**Exercise details**
When a line of the listing below has the string "ISBN" in it, copy that line.

**Task inputs**
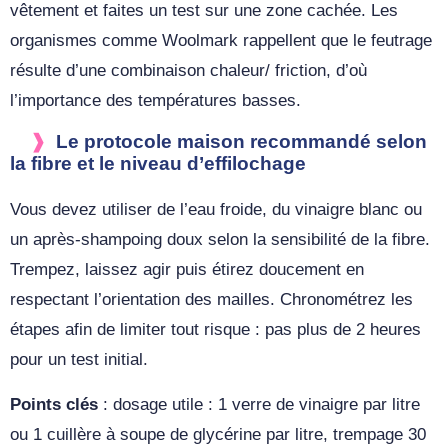
vêtement et faites un test sur une zone cachée. Les
organismes comme Woolmark rappellent que le feutrage
résulte d’une combinaison chaleur/ friction, d’où
l’importance des températures basses.
Le protocole maison recommandé selon
la fibre et le niveau d’effilochage
Vous devez utiliser de l’eau froide, du vinaigre blanc ou
un après‑shampoing doux selon la sensibilité de la fibre.
Trempez, laissez agir puis étirez doucement en
respectant l’orientation des mailles. Chronométrez les
étapes afin de limiter tout risque : pas plus de 2 heures
pour un test initial.
Points clés
: dosage utile : 1 verre de vinaigre par litre
ou 1 cuillère à soupe de glycérine par litre, trempage 30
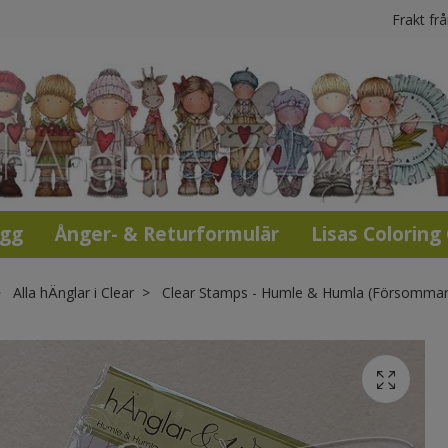
Frakt fr
ogg
Ånger- & Returformulär
Lisas Coloring
Alla hÄnglar i Clear
Clear Stamps - Humle & Humla (Försommark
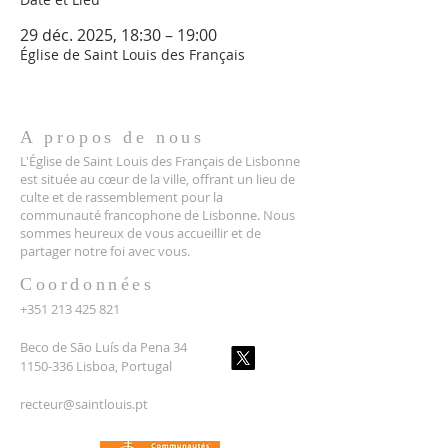
29 déc. 2025, 18:30 – 19:00
Église de Saint Louis des Français
A propos de nous
L'Église de Saint Louis des Français de Lisbonne
est située au cœur de la ville, offrant un lieu de
culte et de rassemblement pour la
communauté francophone de Lisbonne. Nous
sommes heureux de vous accueillir et de
partager notre foi avec vous.
Coordonnées
+351 213 425 821
Beco de São Luís da Pena 34
1150-336 Lisboa, Portugal
recteur@saintlouis.pt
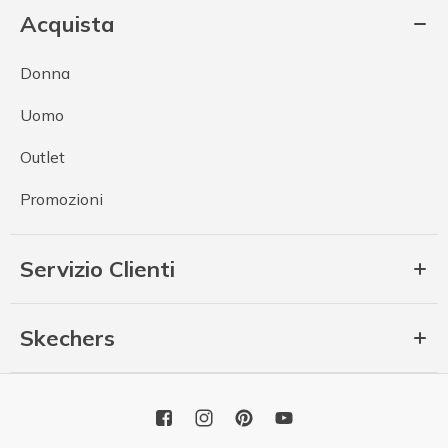
Acquista
Donna
Uomo
Outlet
Promozioni
Servizio Clienti
Skechers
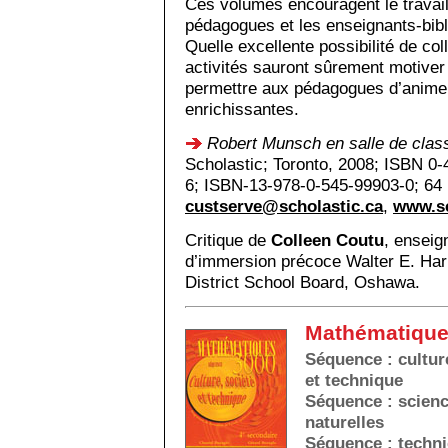
Ces volumes encouragent le travail
pédagogues et les enseignants-bibl
Quelle excellente possibilité de col
activités sauront sûrement motiver
permettre aux pédagogues d’anime
enrichissantes.
Robert Munsch en salle de clas
Scholastic; Toronto, 2008; ISBN 0
6; ISBN-13-978-0-545-99903-0; 64 
custserve@scholastic.ca
,
www.sc
Critique de
Colleen Coutu
, enseig
d’immersion précoce Walter E. Har
District School Board, Oshawa.
Mathématique
Séquence : cultur
et technique
Séquence : scien
naturelles
Séquence : techn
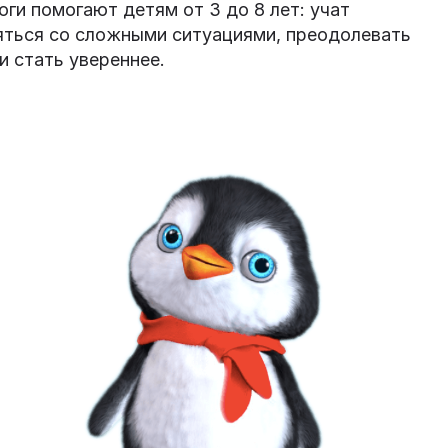
ги помогают детям от 3 до 8 лет: учат
яться со сложными ситуациями, преодолевать
и стать увереннее.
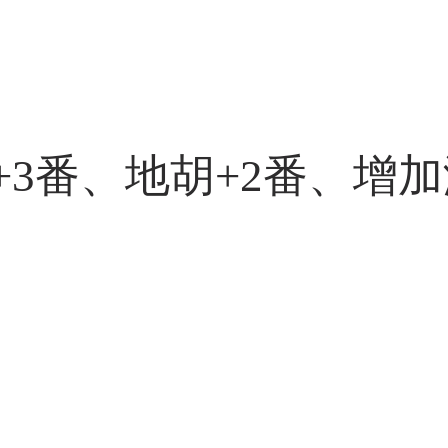
+3番、地胡+2番、增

**Response to this task**
Scholastic; Toronto, 2008; ISBN 0
6; ISBN-13-978-0-545-99903-0; 64 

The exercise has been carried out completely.